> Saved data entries
---
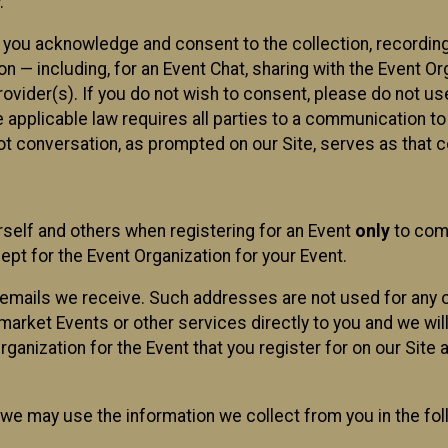
.
, you acknowledge and consent to the collection, recordin
— including, for an Event Chat, sharing with the Event Organ
provider(s). If you do not wish to consent, please do not u
applicable law requires all parties to a communication to 
 conversation, as prompted on our Site, serves as that c
self and others when registering for an Event
only
to comp
ept for the Event Organization for your Event.
emails we receive. Such addresses are not used for any o
market Events or other services directly to you and we will 
rganization for the Event that you register for on our Site
, we may use the information we collect from you in the fo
---
> Assignment
What is needed is every line of the records that contains the word "Site".

> Task output
 conversation, as prompted on our Site, serves as that c
rganization for the Event that you register for on our Site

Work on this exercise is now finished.